> The AGPL restricts use; it is an EULA: end-user license agreement. The antithesis of free software.
This is a common misconception about Free software. It's not about freedom of its users or authors, it's freedom of the actual code to be available for others.
For example, MIT license allows users to take the code and modify it without releasing modifications. This traps the new version of the software, possibly forever, inside a single organization.
> This is a common misconception about Free software. It's not about freedom of its users or authors, it's freedom of the actual code to be available for others.
That‘s wrong. Free software is all about freedom for users. Stallman wrote whole essays explaining that.
Of course, back in his time, pretty much every user was also a programmer. But he is still very clear about that point, never writing about programmers when he means users.
It‘s also why people still fight their silly argument whether BSD or GPL is "freer". The BSD camp optimizes for developer freedom, the GPL for user freedom. Both camps think everybody sees the world their way (philosophically), so the other camp must be wrong and stupid.
Firstly, GPLed programs with proprietary modifications can easily be trapped inside single organizations.
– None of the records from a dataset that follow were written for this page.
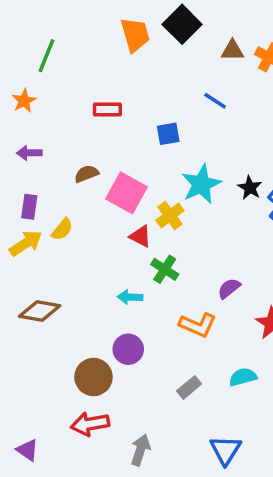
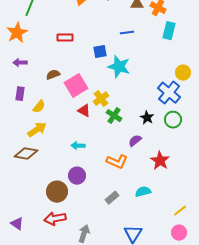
orange star: (24, 101) -> (17, 33), size x1.5
blue line: (215, 101) -> (127, 33), turned -40
cyan star: (201, 184) -> (119, 67), moved, turned -30
black star: (250, 188) -> (147, 118), moved
pink square: (126, 193) -> (76, 86), turned 30
yellow arrow: (26, 243) -> (37, 130), moved
green cross: (165, 269) -> (114, 116), moved
purple triangle: (27, 450) -> (17, 224), moved

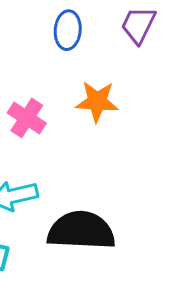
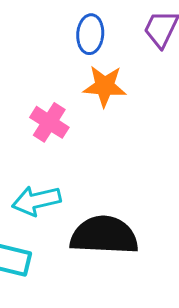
orange star: (97, 101) -> (105, 86), moved

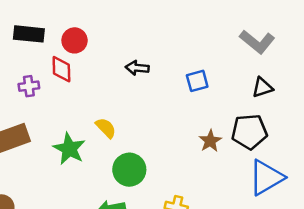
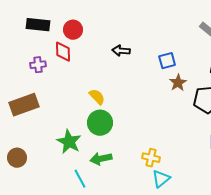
brown star: (210, 141) -> (178, 83), moved
green star: (69, 149) -> (69, 142), moved
green circle: (129, 170) -> (100, 123), moved

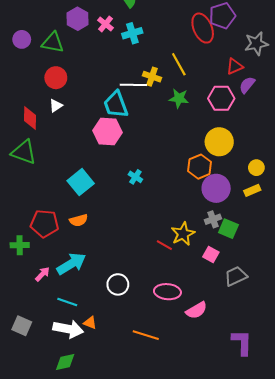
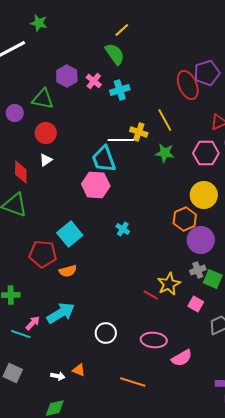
purple circle: (22, 39) -> (15, 113), moved
red pentagon: (44, 223) -> (43, 254), moved
cyan line: (67, 302) -> (21, 334), moved
white arrow: (68, 329) -> (58, 376), size x0.5

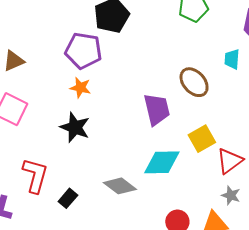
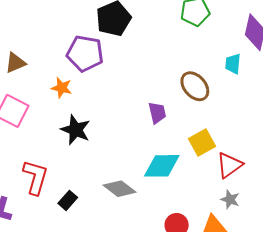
orange star: (80, 88) -> (62, 88), moved
purple trapezoid: (157, 109) -> (157, 113), size x0.7

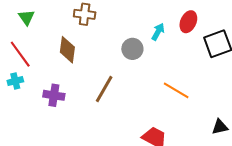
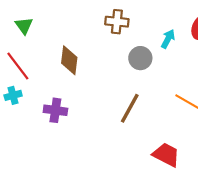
brown cross: (85, 14) -> (117, 22), moved
brown line: (104, 89) -> (130, 108), moved

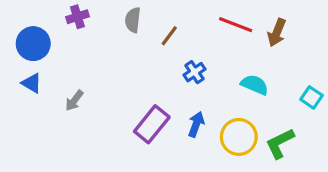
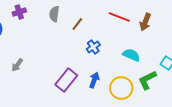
green L-shape: (280, 143) -> (147, 80), moved

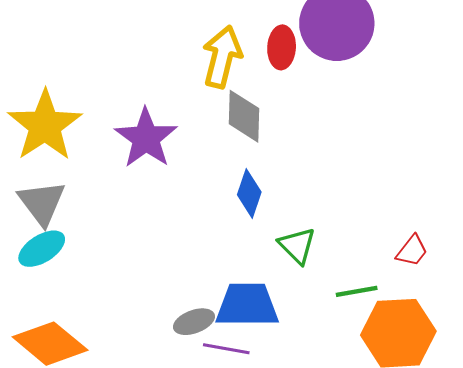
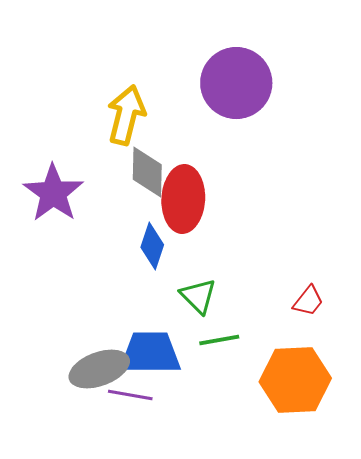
red ellipse: (282, 47) -> (183, 199), moved, size x1.6
green line: (357, 291) -> (219, 340), moved
gray ellipse: (194, 322) -> (99, 369), size x1.5

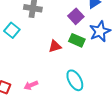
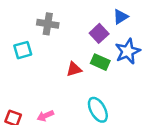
cyan square: (12, 30) -> (23, 50), turned 35

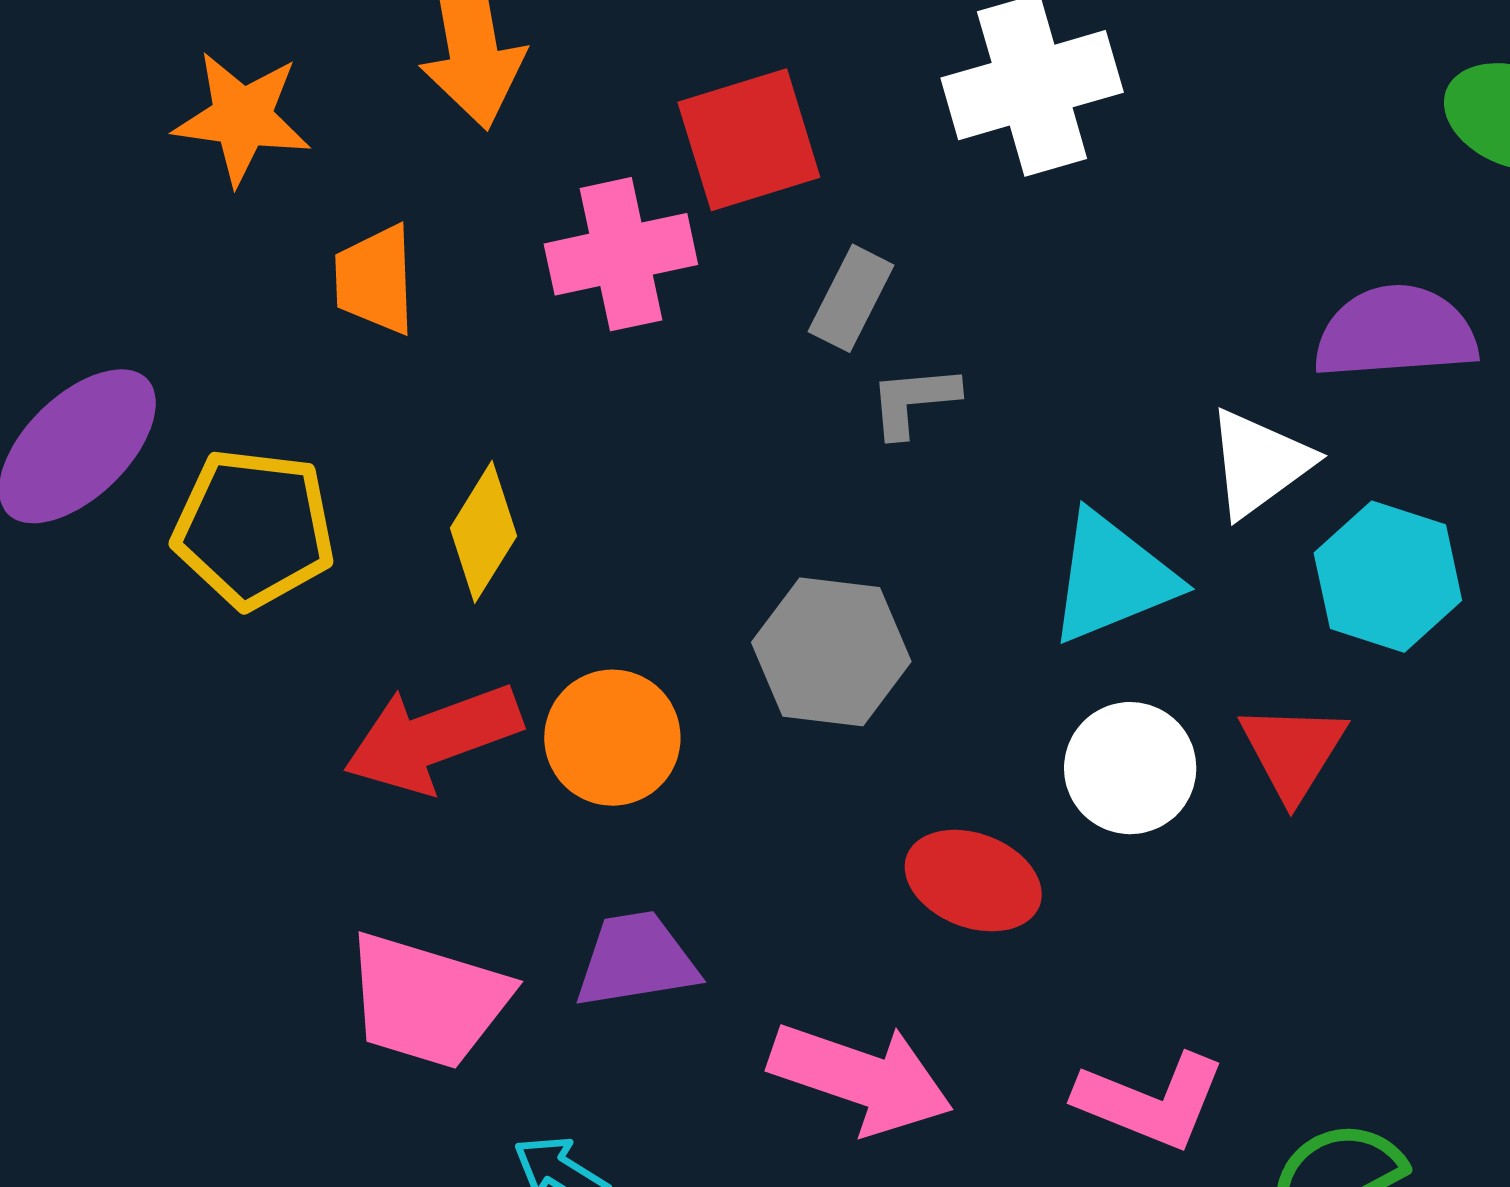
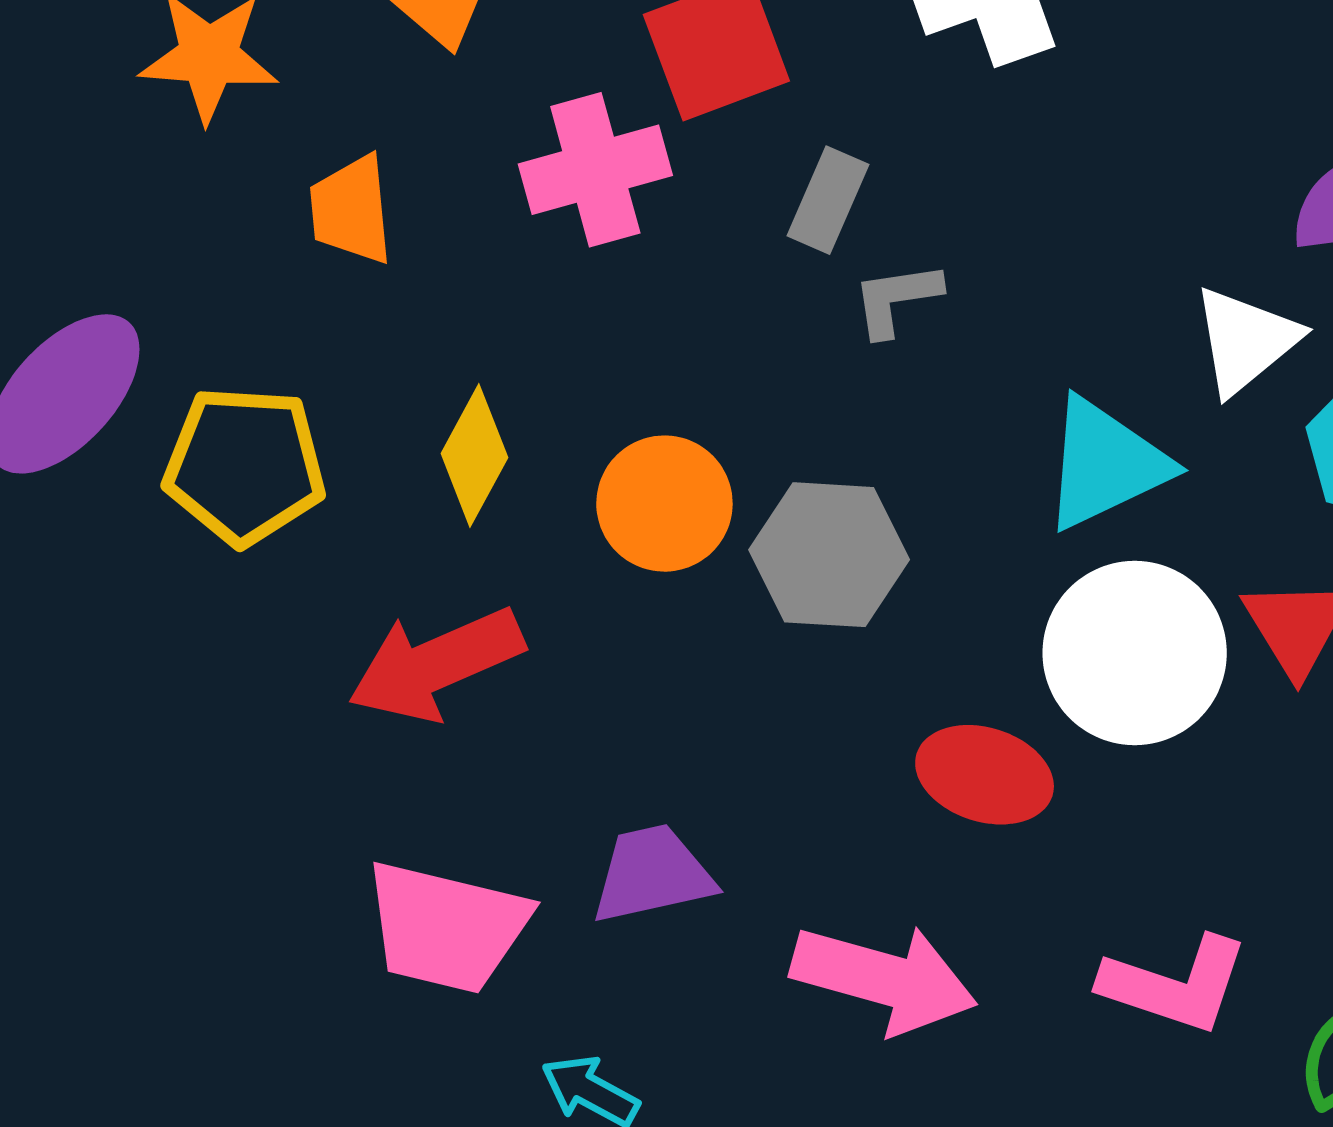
orange circle: (612, 738) -> (664, 504), moved
white circle: (1130, 768) -> (1135, 653), size x1.4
The original MIT-licensed program continues to exist and be available regardless of the proprietary versions and embeddings.
A copyleft license just asserts, using copyright power, that such things should not exist.
MIT and BSD licenses just allow certain works to legally exist that copyleft advocates think should not exist. The copyleft is concerned with squelching the existence of things, whereas the MIT and BSD licenses mostly promote existence.
(They are concerned with squelching the existence of plagiarism: an author's name and copyright notice removed from the source code work, and possibly replaced with another. Also, squelching the situation where the compiled work is accompanied by documentation which neglect to give attribution to the presence of that BSD-licensed code.)
> The original MIT-licensed program continues to exist and be available regardless of the proprietary versions and embeddings.
> A copyleft license just asserts, using copyright power, that such things should not exist.
Well, a copyleft license asserts that proprietary versions and embeddings of the licensed software should not exist. GPL software doesn't assert anything about the existence of BSD-licensed software. Or at least, not unless you link them together into one thing.
It is true that rms would prefer that such works not exist. (Or that's how he felt originally, at least.) But the GPL is silent on the issue, as it has to be. There's no clause saying "the author promises not to release any software with a non-copyleft license, nor to name a child Dorothy, nor to eat the flesh of an aquatic mammal."
It's my understanding that the MIT license has no such restriction on publishing modifications. The only restriction is that existing code must stay MIT licensed.
This is a common misconception about Free software. It's not about freedom of its users or authors, it's freedom of the actual code to be available for others.
For example, MIT license allows users to take the code and modify it without releasing modifications. This traps the new version of the software, possibly forever, inside a single organization.